Highland Park 25 yo 1988/2013 (55.7%, Cadenhead, small batch, sherry butts, 1086 bottles) Five stars
From the much talked-about new 'black' series by Mark Watt. Elegantly old school, squat bottle, black label and even this legendary very 'Cadenhead' mention: "matured in oak" (they ran out of cedarwood, I imagine). Even the round logo and the gold hint at HP's old official labels, but that wasn't done of purpose of course as the whole series has it.

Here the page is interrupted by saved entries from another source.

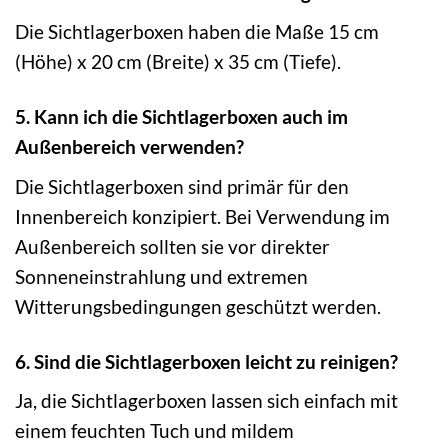
Die Sichtlagerboxen haben die Maße 15 cm
(Höhe) x 20 cm (Breite) x 35 cm (Tiefe).
5. Kann ich die Sichtlagerboxen auch im
Außenbereich verwenden?
Die Sichtlagerboxen sind primär für den
Innenbereich konzipiert. Bei Verwendung im
Außenbereich sollten sie vor direkter
Sonneneinstrahlung und extremen
Witterungsbedingungen geschützt werden.
6. Sind die Sichtlagerboxen leicht zu reinigen?
Ja, die Sichtlagerboxen lassen sich einfach mit
einem feuchten Tuch und mildem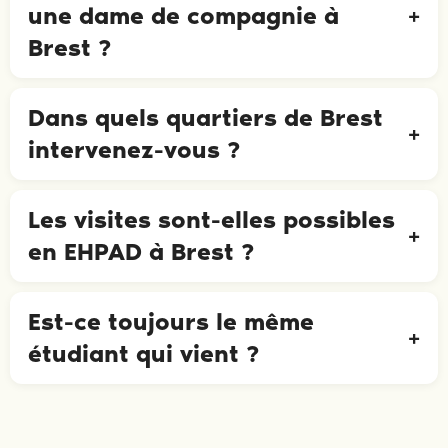
une dame de compagnie à
Brest ?
Dans quels quartiers de Brest
intervenez-vous ?
Les visites sont-elles possibles
en EHPAD à Brest ?
Est-ce toujours le même
étudiant qui vient ?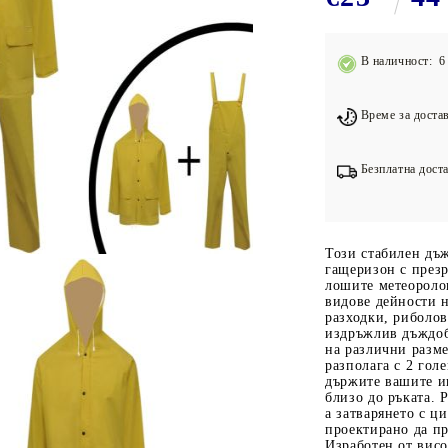
Подложки за фитнес уреди
В
Лостове за набиране
В наличност: 6 
Силови кули
Йога и пилатес
Време за достав
Безплатна доста
Този стабилен дъж
гащеризон с през
лошите метеоролог
видове дейности н
разходки, риболов
издръжлив дъждобр
на различни разме
разполага с 2 гол
държите вашите и
близо до ръката. 
а затварянето с ци
проектирано да пр
Изработен от вис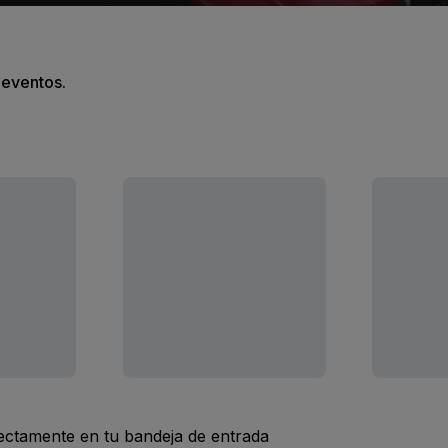
s eventos.
rectamente en tu bandeja de entrada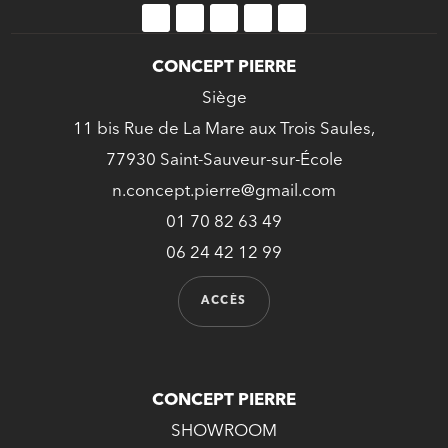
CONCEPT PIERRE
Siège
11 bis Rue de La Mare aux Trois Saules,
77930 Saint-Sauveur-sur-École
n.concept.pierre@gmail.com
01 70 82 63 49
06 24 42 12 99
ACCÈS
CONCEPT PIERRE
SHOWROOM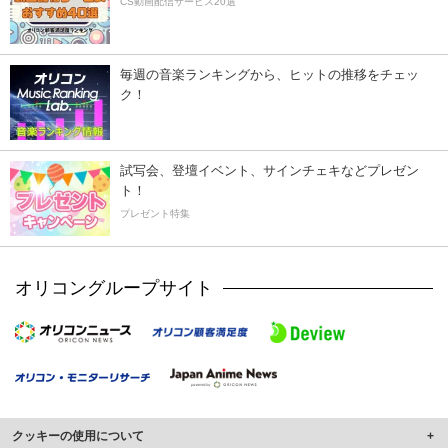
CS動画配信サービス20選
毎週の音楽ランキングから、ヒットの推移をチェッ
ク！
試写会、登壇イベント、サインチェキなどプレゼン
ト！
プレゼント特集
オリコングループサイト
クッキーの使用について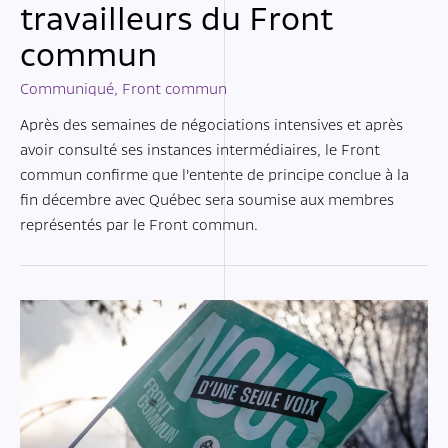
travailleurs du Front
commun
Communiqué
,
Front commun
Après des semaines de négociations intensives et après
avoir consulté ses instances intermédiaires, le Front
commun confirme que l’entente de principe conclue à la
fin décembre avec Québec sera soumise aux membres
représentés par le Front commun.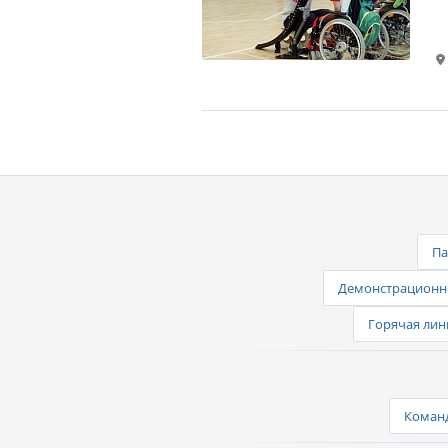
Па
Демонстрационно
Горячая лин
Команд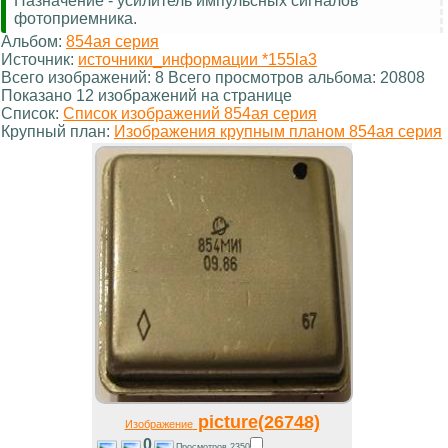
Назначение - усилитель импульсных сигналов
фотоприемника.
Альбом:
854ая серия
Источник:
источники_информации *155la3
Всего изображений: 8 Всего просмотров альбома: 20808
Показано 12 изображений на странице
Список:
Список изображений 854ая серия
Крупный план:
Изображения крупным планом 854ая серия
picture(26748)
Изображение
0
Просмотров 2350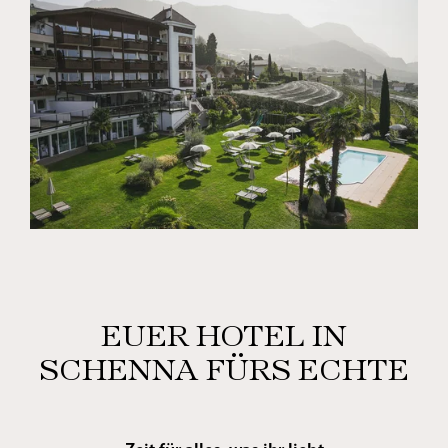
EUER HOTEL IN
SCHENNA FÜRS ECHTE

Nose: a big, phat, slightly flinty and smoky sherry at first nosing, with quite a lot of coffee to match the robe. It's almost as old-school as the packaging! Goes on with roasted chestnuts, pecan pie straight from the oven and maybe touches of bacon and big black raisins, say Corinthians. A timeless nose so far.
With water: classic figs, raisins, dates and other dried fruits. Perfect.

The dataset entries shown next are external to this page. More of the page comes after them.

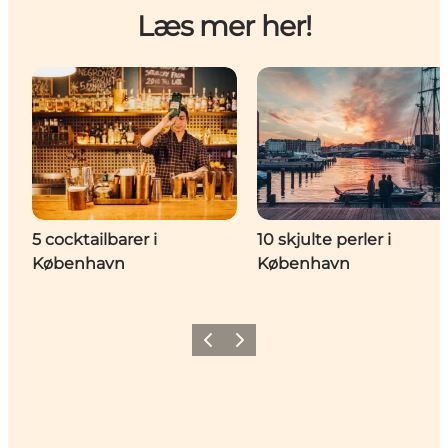
Læs mer her!
5 cocktailbarer i
10 skjulte perler i
København
København
Forrige
Neste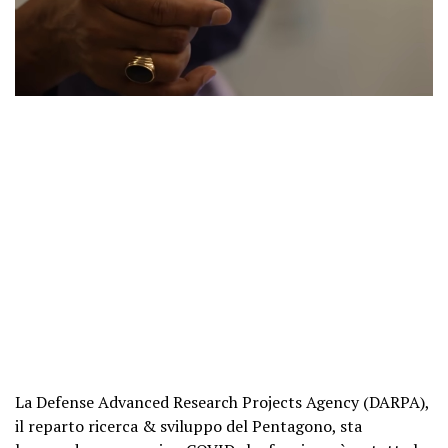
La Defense Advanced Research Projects Agency (DARPA),
il reparto ricerca & sviluppo del Pentagono, sta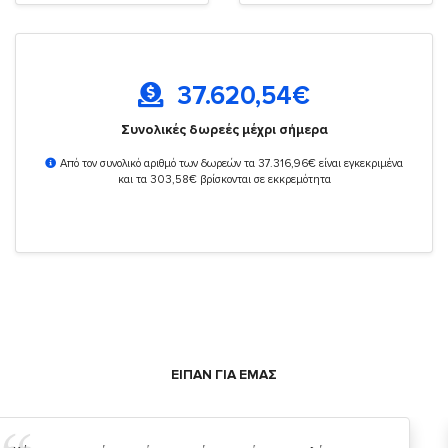
37.620,54
€
Συνολικές δωρεές μέχρι σήμερα
Από τον συνολικό αριθμό των δωρεών τα 37.316,96€ είναι εγκεκριμένα
και τα 303,58€ βρίσκονται σε εκκρεμότητα
ΕΙΠΑΝ ΓΙΑ ΕΜΑΣ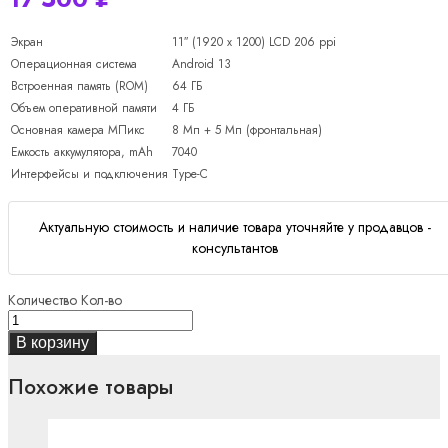
Экран
11″ (1920 x 1200) LCD 206 ppi
Операционная система
Android 13
Встроенная память (ROM)
64 ГБ
Объем оперативной памяти
4 ГБ
Основная камера МПикс
8 Мп + 5 Мп (фронтальная)
Емкость аккумулятора, mAh
7040
Интерфейсы и подключения
Type-C
Актуальную стоимость и наличие товара уточняйте у продавцов -
консультантов
Количество
Кол-во
В корзину
Похожие товары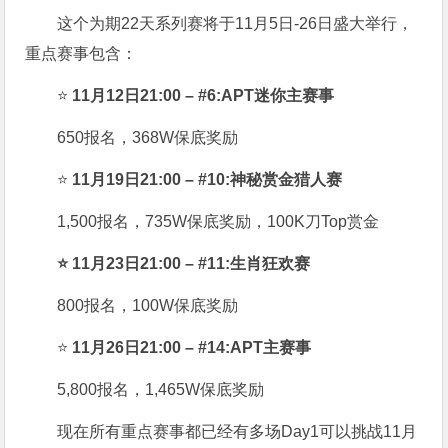
这个为期22天系列赛将于11月5日-26日盛大举行，
重点赛事包含：
⭐
11月12日21:00 – #6:APT迷你主赛事
650报名，368W保底奖励
⭐
11月19日21:00 – #10:神秘赏金猎人赛
1,500报名，735W保底奖励，100K刀Top赏金
⭐ 11月23日21:00 – #11:生肖狂欢赛
800报名，100W保底奖励
⭐
11月26日21:00 – #14:APT主赛事
5,800报名，1,465W保底奖励
现在所有重点赛事都已经有多场Day1可以挑战11月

Mouth (neat): heavy, big, not pungent though, quite smoky again and rather perfectly leathery as well as slightly sappy/resinous. Also cloves and cumin plus black pepper, chestnut honey (big time! it's a very powerful honey if you don't know it) and then the very classic fruitcake and raisins notes. Big stuff indeed.
With water: perfect again, there's even a nice grapey touch (and prunes) that makes you think of some good old armagnac. A lovely honey too as well as quite some caramelised peanuts - that part never stops growing.
Finish: very long and it would remain clean and tidy. The coffee returns in the aftertaste, and so does the armagnac.
Comments: wham! This could have been bottled for Silvano Samaroli, Eduardo Giaccone or Nadi Fiori thirty years ago. Honest.